Tell Your Startup's Story and Captivate Your Audience. Here's How.
Grow Your Business, Not Your Inbox
When successful brands record their core values, those values transcend the paper they're written on: They move beyond mere mission statements and marketing strategies.They engage people in a living, breathing story of what those brands stand for.
In order for you to get your own startup to this point, you have to excel at one important thing: storytelling.
The power of a good story
All entrepreneurs have, or should have, an elevator pitch or quick five-minute speech about their company or idea; that pitch is ready to go should they find themselves in front of a potential investor or business partner.
These pitches are well-rehearsed, honed and delivered hundreds of times in different social settings and formal meetings.
And these speeches and pitches are vital because founders and startup entrepreneurs understand the importance of connecting with and appealing to people through emotions, details, and powerful sensory elements. While it’s one thing to explain the framework of a business, it’s another to add flesh to the bones and make the business relatable.
But something funny happens after a startup gets funded and begins to grow. Suddenly, the elevator pitch is irrelevant; gradually the team has begun to pour all of its focus and energy into the internal processes. The irony at this stage of the game, however, is that storytelling is more important than ever. The audience has changed -- it’s now customers the startup is trying to engage -- and storytelling is more valuable than ever.

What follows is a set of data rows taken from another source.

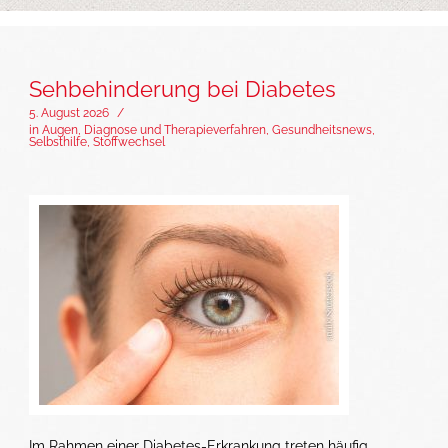
Sehbehinderung bei Diabetes
5. August 2026
/
in
Augen
,
Diagnose und Therapieverfahren
,
Gesundheitsnews
,
Selbsthilfe
,
Stoffwechsel
Im Rahmen einer Diabetes-Erkrankung treten häufig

Point to a successful business and chances are high that its marketing team recognizes the power of storytelling. Take Diamondere, a leader in the designer jewelry industry, as an example. The business has been around for over a century and, while it has changed over the decades, the brand has always focused on storytelling.

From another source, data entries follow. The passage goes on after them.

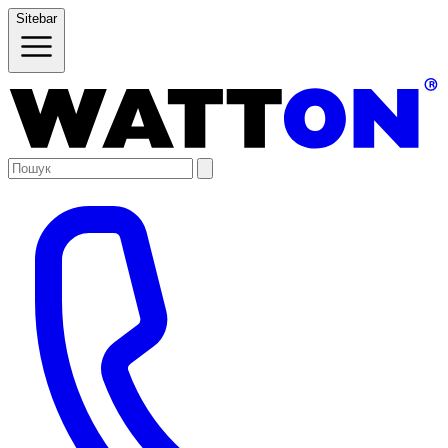
Sitebar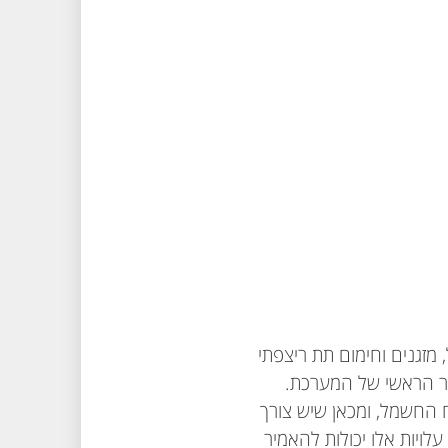
מזגנים וחימום תת ריצפתי
ר הראשי של המערכת.
 החשמל, ומכאן שיש צורך
עלויות אלו יכולות להאמיר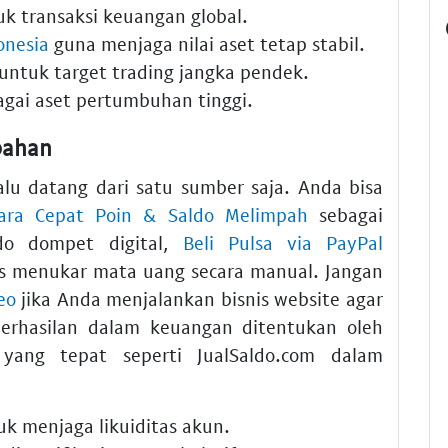
k transaksi keuangan global.
onesia
guna menjaga nilai aset tetap stabil.
untuk target trading jangka pendek.
gai aset pertumbuhan tinggi.
bahan
lu datang dari satu sumber saja. Anda bisa
Cara Cepat Poin & Saldo Melimpah
sebagai
do dompet digital,
Beli Pulsa via PayPal
 menukar mata uang secara manual. Jangan
eo
jika Anda menjalankan bisnis website agar
berhasilan dalam keuangan ditentukan oleh
 yang tepat seperti JualSaldo.com dalam
k menjaga likuiditas akun.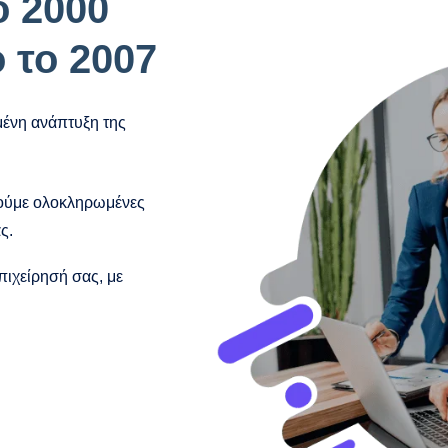
 2000
 το 2007
ημένη ανάπτυξη της
γούμε ολοκληρωμένες
ς.
ιχείρησή σας, με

Its creators understand the importance of building a backdrop that people can connect with, especially in a crowded industry. Through their storytelling, they’ve been able to humanize the Diamondere brand and engage a larger number of customers.
Blue Apron, the popular fresh meal subscription delivery service, is another relevant example of a company that uses storytelling to create a more powerful and relatable brand. All you have to do is check out the brand's vision ("We're building a better food system"), which makes clear that customers should see the brand as more than just a food delivery service.
Blue Apron wants to be seen as a company that believes in sustainable food, treats supply chain partners with dignity, reduces food waste and provides fresh ingredients that allow people to cook delicious and healthy meals.
Do you see any difference in their approaches? Even though they aren’t raising seed money from investors, the entrepreneurs behind these brands are still fully committed to storytelling -- and they’re clearly reaping the rewards.
Four tips for better startup storytelling
In order to humanize your own startup through storytelling, there are a few things to think about in terms of top tips and best practices.
1. Uncover your why.
When entrepreneur Joanna Lord mentors startups, she's said, she likes to ask them what made them take the jump. “Startups are rarely the safe choice,” she told Entrepreneur.com. “Often they are crazy leaps of faith, based on something you can’t shake. You jump into it because you love something about the idea and [it] is aligned closely with everything you hold true. This is your why, and it should be at the heart of your startup story.”
Before you can become a successful storyteller, you have to uncover your why. What is it that inspires your business?
2. Get raw and honest.
If you’re a marketer at heart, you’re accustomed to polishing everything up before it’s delivered to your audience. You proofread, revise and edit. But you should resist the temptation to use this mentality with your storytelling.
Rarely does a company enjoy a smooth road to the top. It’s typically littered with potholes, accidents and roadblocks. Instead of trying to hide these aspects of your story, highlight them. Reveal your brand's struggles and acknowledge past mistakes and shortcomings.
People connect with difficult circumstances and want to know where you’ve been and how it’s affected you. They’re much more apt to remain loyal to your brand if they know you’re being honest and transparent with them.
3. Prominently display your story.
Far too many brands come up with a powerful story and then tuck it away on some obscure page on their website. “Amazing stories deserve to be front and center,” Lord says. Don’t be shy about pushing your story to the masses. It’s the only way to justify all of the energy that goes into uncovering and crafting your story."